To test the performance of read-until, we utilized the developmental API provided by ONT and wrote a custom script to perform selective sequencing based on the "simple.py" file from the GitHub repository of Read-Until. This script receives the raw signal at the beginning of every DNA molecule, the raw signal is analyzed by the deep learning model, and finally the script sends a signal to the MinION device to either keep sequencing the DNA molecule or to stop and remove the unwanted DNA molecule from the pore. Reads that were classified by the model as mitochondrial reads were allowed to be fully sequenced, whereas the rest of the reads had received a signal to terminate their sequencing. In order to gather the validated results, we performed the experiments with 3 technical repeats for 3 different time spans: 10 minutes, 30 minutes, and 120 minutes. In each time span we performed 3 regular sequencing experiments without using read-until and 3 sequencing experiments utilizing Read Until. To account for the deterioration of the flow cell over time and to reduce technical bias, we performed the experiments with read-until and without it sparingly.

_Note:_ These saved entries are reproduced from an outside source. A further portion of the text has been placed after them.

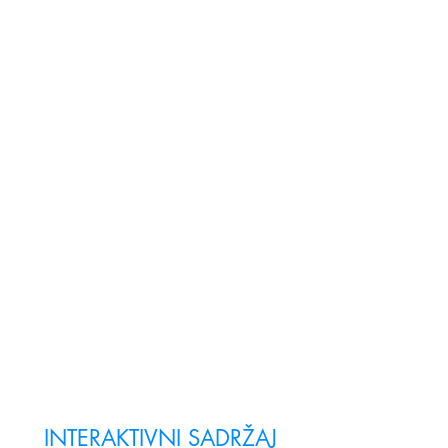
INTERAKTIVNI SADRŽAJ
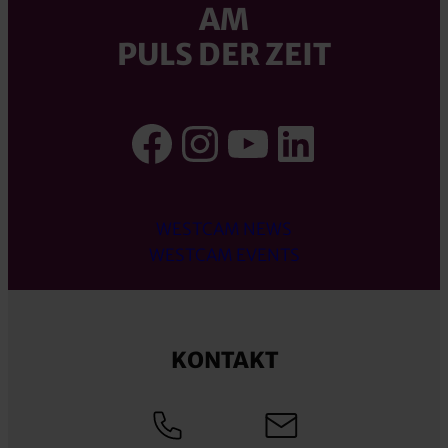
AM
PULS DER ZEIT
Facebook
Instagram
YouTube
LinkedI
WESTCAM NEWS
WESTCAM EVENTS
KONTAKT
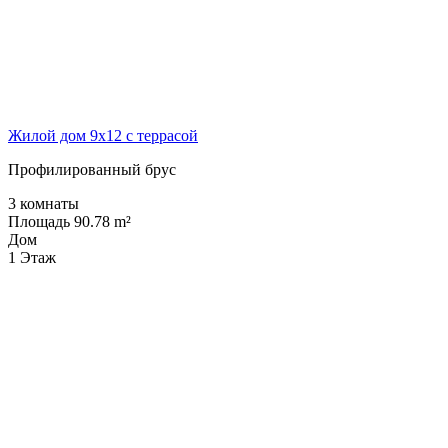
Жилой дом 9х12 с террасой
Профилированный брус
3 комнаты
Площадь 90.78 m²
Дом
1 Этаж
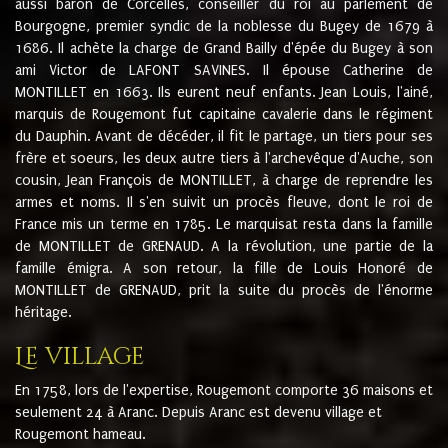
aussi baron de Corcelles, conseiller du roi au parlement de
Bourgogne, premier syndic de la noblesse du Bugey de 1679 à
1686. Il achète la charge de Grand Bailly d'épée du Bugey à son
ami Victor de LAFONT SAVINES. Il épouse Catherine de
MONTILLET en 1663. Ils eurent neuf enfants. Jean Louis, l'ainé,
marquis de Rougemont fut capitaine cavalerie dans le régiment
du Dauphin. Avant de décéder, il fit le partage, un tiers pour ses
frère et soeurs, les deux autre tiers à l'archevêque d'Auche, son
cousin, Jean François de MONTILLET, à charge de reprendre les
armes et noms. Il s'en suivit un procès fleuve, dont le roi de
France mis un terme en 1785. Le marquisat resta dans la famille
de MONTILLET de GRENAUD. A la révolution, une partie de la
famille émigra. A son retour, la fille de Louis Honoré de
MONTILLET de GRENAUD, prit la suite du procès de l'énorme
héritage.
Le village
En 1758, lors de l'expertise, Rougemont comporte 36 maisons et
seulement 24 à Aranc. Depuis Aranc est devenu village et
Rougemont hameau.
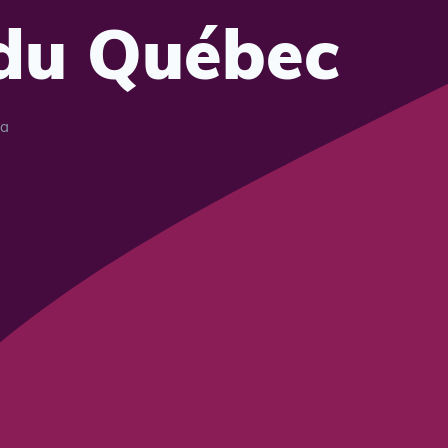
du Québec
da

The reads were translated and mapped to a human reference genome, then for each sequencing experiment the alignment statistics were collected. Logistic regression with proportions and a random effects variable44 analysis were performed to test for differences in the proportion of the sequenced mitochondrial nucleotides to the total sequenced nucleotides. A comparison was made between pairs of the technical repeats as follows: 10min_with_read-until_run1 VS 10min_without_read-until_run1, 10min_with_read-until_run2 VS 10min_without_read-until_run2, etc. Additionally, read lengths were collected for each of the experiments and analyzed using the Fisher-Pitman permutation test45 to check for statistical differences between the read lengths of different groups.